Carla Hayden is an easy addition to the list, since she’s our current Librarian of Congress, and the first woman and African-American to hold that role. It’s somewhat astounding that it took 14 Librarians of Congress to get a woman in the job, seeing as how dominated our profession is by capable, impressive women, and she is as good a standard-bearer as we in the library community could hope for. Formerly the head of the Enoch Pratt Free Library System in Baltimore, and the president of the American Library Association, Hayden helped lead the evolution of libraries into true community centers, emphasizing them as a place where everyone was welcome and everyone belonged. When Ms. Magazine named her 2003’s Woman of the Year, in part because of her vociferous opposition to the USA PATRIOT Act, Hayden said, “Libraries are a cornerstone of democracy — where information is free and equally available to everyone. People tend to take that for granted, and they don’t realize what is at stake when that is put at risk.” In our current political atmosphere, and with threats to privacy on every horizon, there isn’t a better librarian on Earth to have at our helm.

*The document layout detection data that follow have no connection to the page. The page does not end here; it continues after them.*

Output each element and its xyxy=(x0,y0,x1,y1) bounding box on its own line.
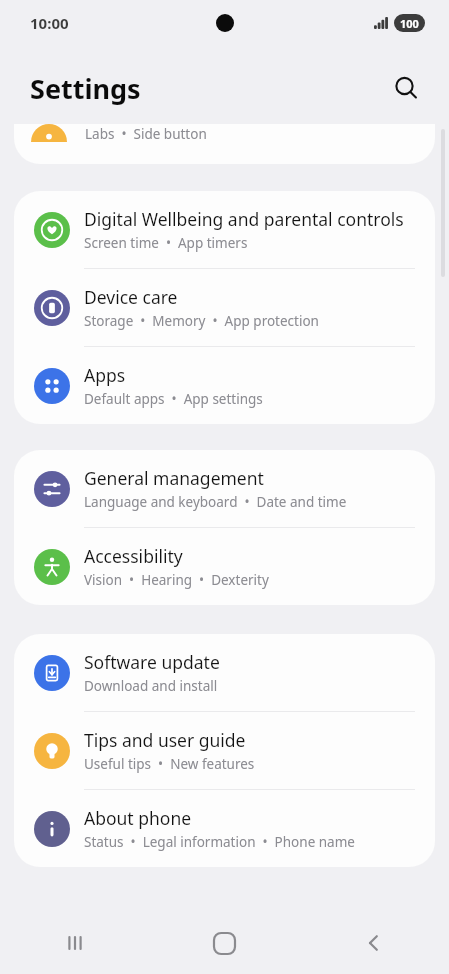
staticText: Software update xyxy=(84,650,220,674)
staticText: Status • Legal information • Phone name xyxy=(84,833,355,851)
staticText: Vision • Hearing • Dexterity xyxy=(84,571,269,589)
button[interactable]: Home xyxy=(149,912,299,974)
staticText: Useful tips • New features xyxy=(84,755,255,773)
staticText: Default apps • App settings xyxy=(84,390,263,408)
button[interactable]: Recent apps xyxy=(0,912,149,974)
staticText: Storage • Memory • App protection xyxy=(84,312,319,330)
button[interactable]: Digital Wellbeing and parental controls xyxy=(14,191,435,268)
staticText: 100 xyxy=(400,16,419,31)
button[interactable]: Accessibility xyxy=(14,528,435,605)
button[interactable]: General management xyxy=(14,450,435,527)
staticText: Device care xyxy=(84,285,178,309)
staticText: Language and keyboard • Date and time xyxy=(84,493,347,511)
button[interactable]: Back xyxy=(299,912,449,974)
staticText: General management xyxy=(84,466,264,490)
staticText: Apps xyxy=(84,363,126,387)
button[interactable]: Software update xyxy=(14,634,435,711)
staticText: Digital Wellbeing and parental controls xyxy=(84,207,404,231)
staticText: Settings xyxy=(30,70,141,107)
button[interactable]: About phone xyxy=(14,790,435,867)
staticText: Screen time • App timers xyxy=(84,234,248,252)
staticText: About phone xyxy=(84,806,192,830)
button[interactable]: Search xyxy=(383,65,429,111)
staticText: Labs • Side button xyxy=(85,125,207,143)
button[interactable]: Tips and user guide xyxy=(14,712,435,789)
staticText: Accessibility xyxy=(84,544,183,568)
staticText: 10:00 xyxy=(30,13,69,33)
button[interactable]: Apps xyxy=(14,347,435,424)
staticText: Download and install xyxy=(84,677,218,695)
button[interactable]: Device care xyxy=(14,269,435,346)
button[interactable]: Labs • Side button xyxy=(14,124,435,164)
staticText: Tips and user guide xyxy=(84,728,246,752)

Lastly, and perhaps obviously, the librarian I most admire is Carol Halpern, my mom, and district librarian for the Larkspur School District in Northern California for 40 years, before retiring last year. My mom taught me to love libraries, but more than that, she taught me that libraries were more than just a place for books. They were a place for learning, a place for engaging, and most importantly, a place for community. When she was named Marin County’s Teacher of the Year in 2011, her quote in the local paper summed up everything I learned at her knee: “When I was growing up, in Portland, Oregon, I used to get shushed in the library. I hated that.” My mom rebelled against the stereotype of librarianship her entire career, and it was from her I learned that being a librarian wasn’t just about checking out books. It’s about being an activist, a community leader, and an advocate for progressive learning.

The list of librarians I admire is a lot longer than I could ever fit into an essay like this, but it was important to me that I use this fleeting fame I have unwittingly stumbled into to emphasize just how much libraries are changing, and just how dynamic the leaders on the ground are, spearheading that change. I can only hope that as my career develops, I am able to maintain the energy and passion that these women have brought to the community; and so during this Library Lovers’ Month, I honor them and their contributions not just to libraries, but to our national culture. We are better for their efforts.